The absence of humility is the root cause of most team dysfunction I’ve witnessed. A brilliant engineer who won’t hear feedback, a senior manager who can’t admit they’re wrong — these people corrode culture faster than any process failure.

Hiring someone arrogant who’s a star performer is a trade you almost always regret.

Hunger

Hungry people don’t need to be managed toward the work. They come in early thinking about the problem. They read, experiment, and push past “good enough.” They bring initiative the org chart never asked for.

Hunger isn’t workaholism. It’s intrinsic motivation. The hungry person goes home and keeps thinking. They’re driven by the problem, not the clock.

The practical test: what have they done that nobody asked them to do? What did they learn last month, not because a course was assigned, but because they were curious?

Smarts

This one is about people smarts as much as raw intelligence — maybe more. Can they read a room? Do they ask good questions? Do they know how their words land on others?

Technical smarts matter in technical roles, obviously. But I’ve seen technically brilliant people fail badly because they couldn’t adapt their communication, couldn’t build trust, couldn’t figure out why their great idea wasn’t landing.

The “smart” I look for is situational awareness plus the ability to learn quickly. Not a credential. Not a GPA.

Why All Three, Not Two

Two out of three creates predictable failure modes:

  • Humble + Hungry, not Smart: Will work hard and mean well, but leave damage through poor judgement.
  • Humble + Smart, not Hungry: Nice to have around, won’t move the needle without external pressure.
  • Hungry + Smart, not Humble: The most dangerous hire. Capable, ambitious, and convinced they’re right. Will optimize for themselves over the team.

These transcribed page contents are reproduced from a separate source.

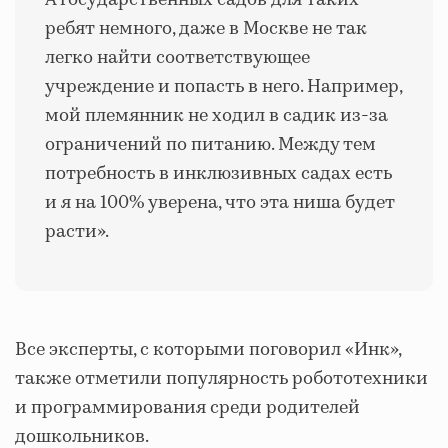
А государственных садов для таких
ребят немного, даже в Москве не так
легко найти соответствующее
учреждение и попасть в него. Например,
мой племянник не ходил в садик из-за
ограничений по питанию. Между тем
потребность в инклюзивных садах есть
и я на 100% уверена, что эта ниша будет
расти».
Все эксперты, с которыми поговорил «Инк»,
также отметили популярность робототехники
и программирования среди родителей
дошкольников.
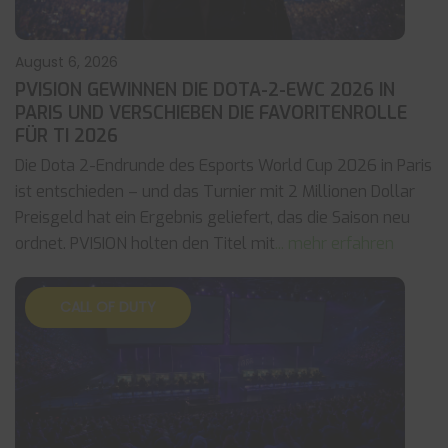
August 6, 2026
PVISION GEWINNEN DIE DOTA-2-EWC 2026 IN
PARIS UND VERSCHIEBEN DIE FAVORITENROLLE
FÜR TI 2026
Die Dota 2-Endrunde des Esports World Cup 2026 in Paris
ist entschieden – und das Turnier mit 2 Millionen Dollar
Preisgeld hat ein Ergebnis geliefert, das die Saison neu
ordnet. PVISION holten den Titel mit
... mehr erfahren
CALL OF DUTY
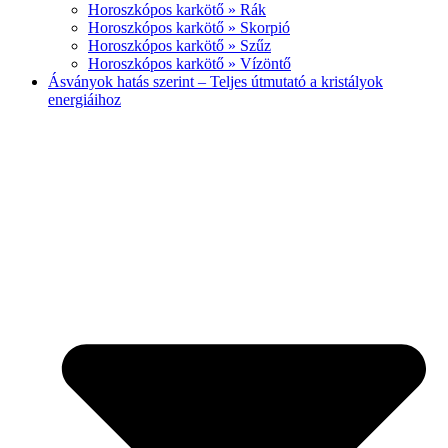
Horoszkópos karkötő » Rák
Horoszkópos karkötő » Skorpió
Horoszkópos karkötő » Szűz
Horoszkópos karkötő » Vízöntő
Ásványok hatás szerint – Teljes útmutató a kristályok
energiáihoz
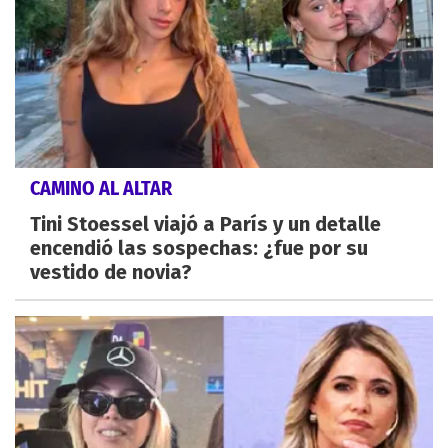
CAMINO AL ALTAR
Tini Stoessel viajó a París y un detalle
encendió las sospechas: ¿fue por su
vestido de novia?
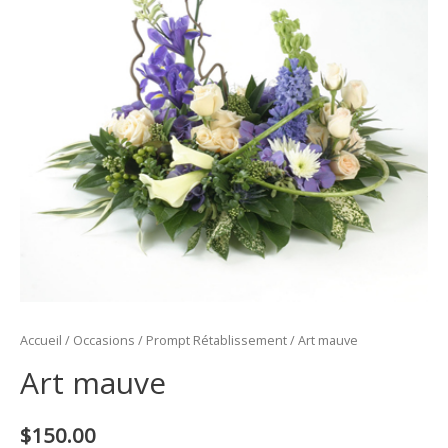
Accueil
/
Occasions
/
Prompt Rétablissement
/ Art mauve
Art mauve
$
150.00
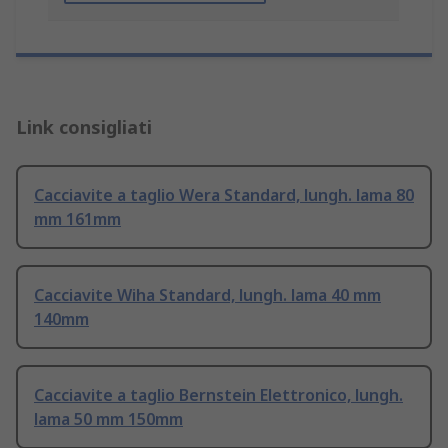
Link consigliati
Cacciavite a taglio Wera Standard, lungh. lama 80
mm 161mm
Cacciavite Wiha Standard, lungh. lama 40 mm
140mm
Cacciavite a taglio Bernstein Elettronico, lungh.
lama 50 mm 150mm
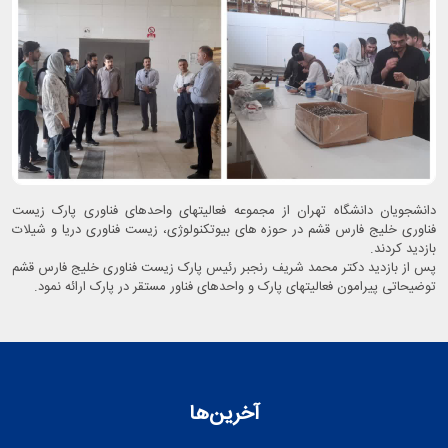
دانشجویان دانشگاه تهران از مجموعه فعالیتهای واحدهای فناوری پارک زیست
فناوری خلیج فارس قشم در حوزه های بیوتکنولوژی، زیست فناوری دریا و شیلات
بازدید کردند.
پس از بازدید دکتر محمد شریف رنجبر رئیس پارک زیست فناوری خلیج فارس قشم
توضیحاتی پیرامون فعالیتهای پارک و واحدهای فناور مستقر در پارک ارائه نمود.
آخرین‌ها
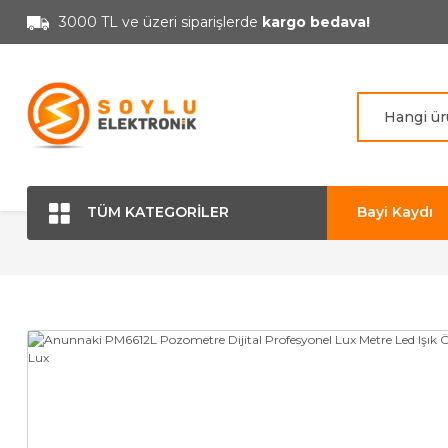
3000 TL ve üzeri siparişlerde
kargo bedava!
TÜM KATEGORİLER
Bayi Kaydı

The three work as a system. Humility keeps hunger from becoming toxic. Hunger keeps smarts from going to waste. Smarts ensure that effort and goodwill translate into results.

How I Screen for This

  • Humility: I look for deflection of credit and acceptance of blame. I ask about a failure. I watch for “I” vs. “we”. I notice whether they’re curious about me during the conversation.
  • Hunger: I ask what they’ve done unprompted. What they’ve built, read, or changed in the last six months outside their job description. I watch for energy when the topic shifts to hard problems.
  • Smarts: I pay attention to how they listen. Do they ask clarifying questions? Can they adjust their explanation based on my reaction? Do they pick up on subtext?

None of this is foolproof. But consistently applying it — and being willing to say no when one of the three is missing — has been the highest-leverage hiring practice I’ve used.